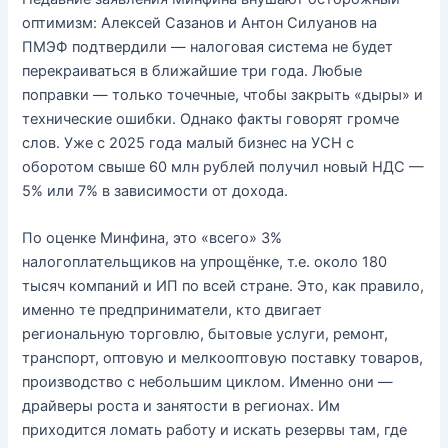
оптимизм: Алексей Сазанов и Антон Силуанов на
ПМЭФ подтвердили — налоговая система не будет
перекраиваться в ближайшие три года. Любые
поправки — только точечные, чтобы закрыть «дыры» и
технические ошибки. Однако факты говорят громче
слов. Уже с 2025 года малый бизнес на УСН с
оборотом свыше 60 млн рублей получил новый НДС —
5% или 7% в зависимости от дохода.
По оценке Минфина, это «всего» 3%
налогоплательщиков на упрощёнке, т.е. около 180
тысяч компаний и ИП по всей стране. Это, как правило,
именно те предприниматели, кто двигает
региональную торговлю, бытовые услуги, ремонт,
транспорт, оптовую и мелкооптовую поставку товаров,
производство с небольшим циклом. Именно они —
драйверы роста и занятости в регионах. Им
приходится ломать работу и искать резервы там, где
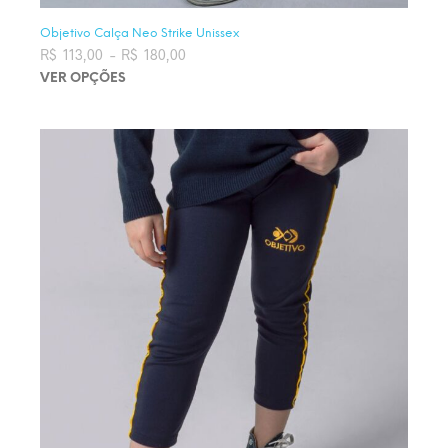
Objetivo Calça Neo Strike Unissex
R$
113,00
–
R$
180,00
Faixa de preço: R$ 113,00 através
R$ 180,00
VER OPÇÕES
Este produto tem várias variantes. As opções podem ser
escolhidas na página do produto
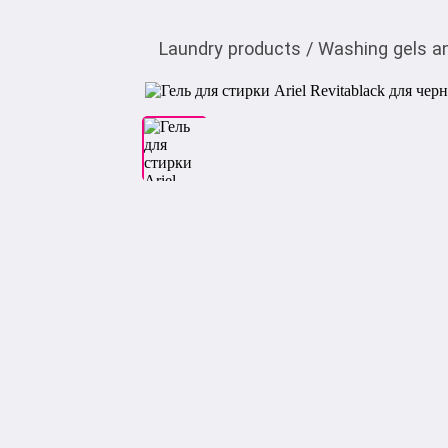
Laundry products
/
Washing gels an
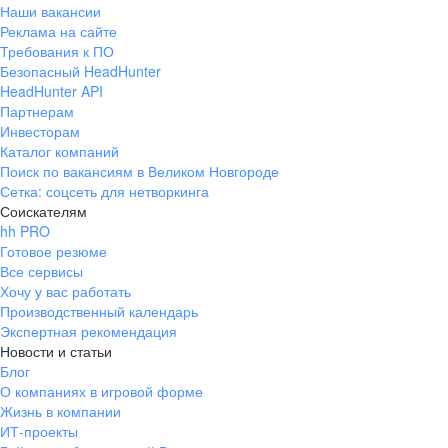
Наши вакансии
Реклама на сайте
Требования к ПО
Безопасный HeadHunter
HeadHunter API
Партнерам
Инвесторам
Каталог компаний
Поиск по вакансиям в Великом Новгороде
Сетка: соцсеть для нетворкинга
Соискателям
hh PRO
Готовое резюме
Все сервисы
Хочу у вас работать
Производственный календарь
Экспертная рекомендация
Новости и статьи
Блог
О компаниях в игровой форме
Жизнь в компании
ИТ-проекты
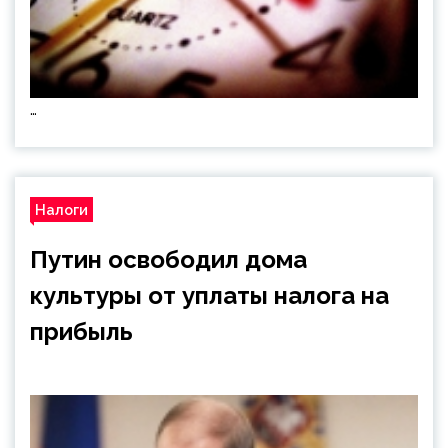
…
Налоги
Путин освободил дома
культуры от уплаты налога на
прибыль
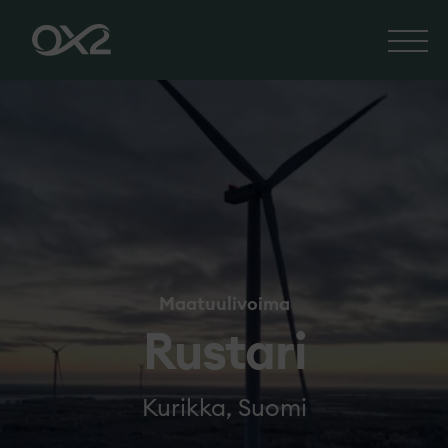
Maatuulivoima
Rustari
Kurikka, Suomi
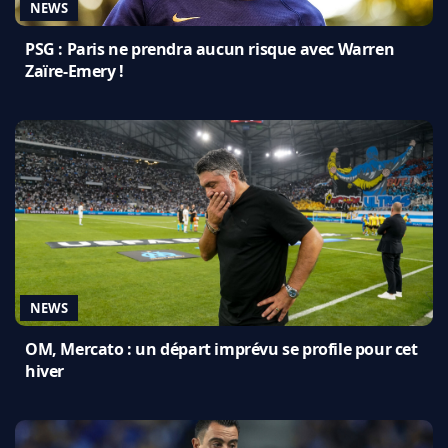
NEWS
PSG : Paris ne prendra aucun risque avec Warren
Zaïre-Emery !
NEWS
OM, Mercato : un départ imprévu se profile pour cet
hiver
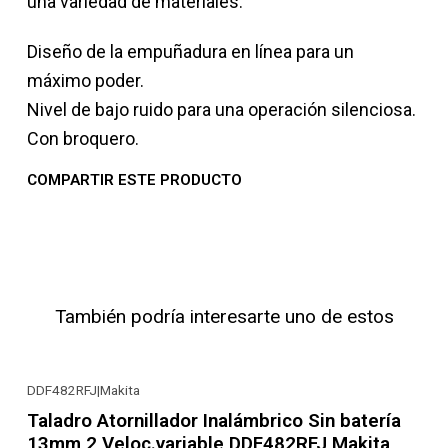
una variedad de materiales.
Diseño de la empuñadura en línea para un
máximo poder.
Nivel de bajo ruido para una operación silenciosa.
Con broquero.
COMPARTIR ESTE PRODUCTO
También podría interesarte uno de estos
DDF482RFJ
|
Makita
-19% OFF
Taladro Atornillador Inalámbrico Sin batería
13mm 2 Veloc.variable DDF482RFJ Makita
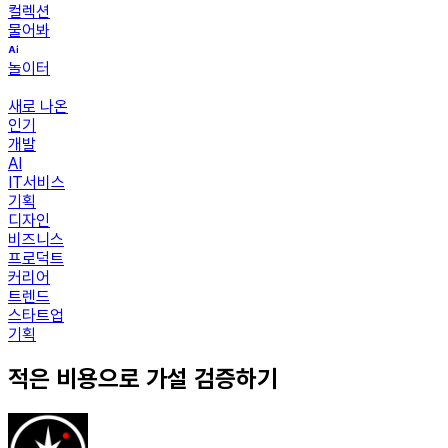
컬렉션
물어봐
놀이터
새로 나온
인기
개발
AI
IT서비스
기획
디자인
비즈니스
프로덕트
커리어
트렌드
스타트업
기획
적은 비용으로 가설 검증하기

□ □ □ □ □

* WHAT YOU HAVE TO DO: Reproduce every line above exactly as written, omitting the images.

* EXPECTED ANSWER:
оптимизм: Алексей Сазанов и Антон Силуанов на
ПМЭФ подтвердили — налоговая система не будет
перекраиваться в ближайшие три года. Любые
поправки — только точечные, чтобы закрыть «дыры» и
технические ошибки. Однако факты говорят громче
слов. Уже с 2025 года малый бизнес на УСН с
оборотом свыше 60 млн рублей получил новый НДС —
5% или 7% в зависимости от дохода.
По оценке Минфина, это «всего» 3%
налогоплательщиков на упрощёнке, т.е. около 180
тысяч компаний и ИП по всей стране. Это, как правило,
именно те предприниматели, кто двигает
региональную торговлю, бытовые услуги, ремонт,
транспорт, оптовую и мелкооптовую поставку товаров,
производство с небольшим циклом. Именно они —
драйверы роста и занятости в регионах. Им
приходится ломать работу и искать резервы там, где
Objetivo Calça Neo Strike Unissex
R$
113,00
–
R$
180,00
Faixa de preço: R$ 113,00 através
R$ 180,00
VER OPÇÕES
Este produto tem várias variantes. As opções podem ser
escolhidas na página do produto
Laundry products
/
Washing gels an
Наши вакансии
Реклама на сайте
Требования к ПО
Безопасный HeadHunter
HeadHunter API
Партнерам
Инвесторам
Каталог компаний
Поиск по вакансиям в Великом Новгороде
Сетка: соцсеть для нетворкинга
Соискателям
hh PRO
Готовое резюме
Все сервисы
Хочу у вас работать
Производственный календарь
Экспертная рекомендация
Новости и статьи
Блог
О компаниях в игровой форме
Жизнь в компании
ИТ-проекты
…
Налоги
Путин освободил дома
культуры от уплаты налога на
прибыль
Maatuulivoima
Rustari
Kurikka, Suomi
NEWS
PSG : Paris ne prendra aucun risque avec Warren
Zaïre-Emery !
NEWS
OM, Mercato : un départ imprévu se profile pour cet
hiver
una variedad de materiales.
Diseño de la empuñadura en línea para un
máximo poder.
Nivel de bajo ruido para una operación silenciosa.
Con broquero.
COMPARTIR ESTE PRODUCTO
También podría interesarte uno de estos
DDF482RFJ
|
Makita
-19% OFF
Taladro Atornillador Inalámbrico Sin batería
13mm 2 Veloc.variable DDF482RFJ Makita
컬렉션
물어봐
놀이터
새로 나온
인기
개발
AI
IT서비스
기획
디자인
비즈니스
프로덕트
커리어
트렌드
스타트업
기획
적은 비용으로 가설 검증하기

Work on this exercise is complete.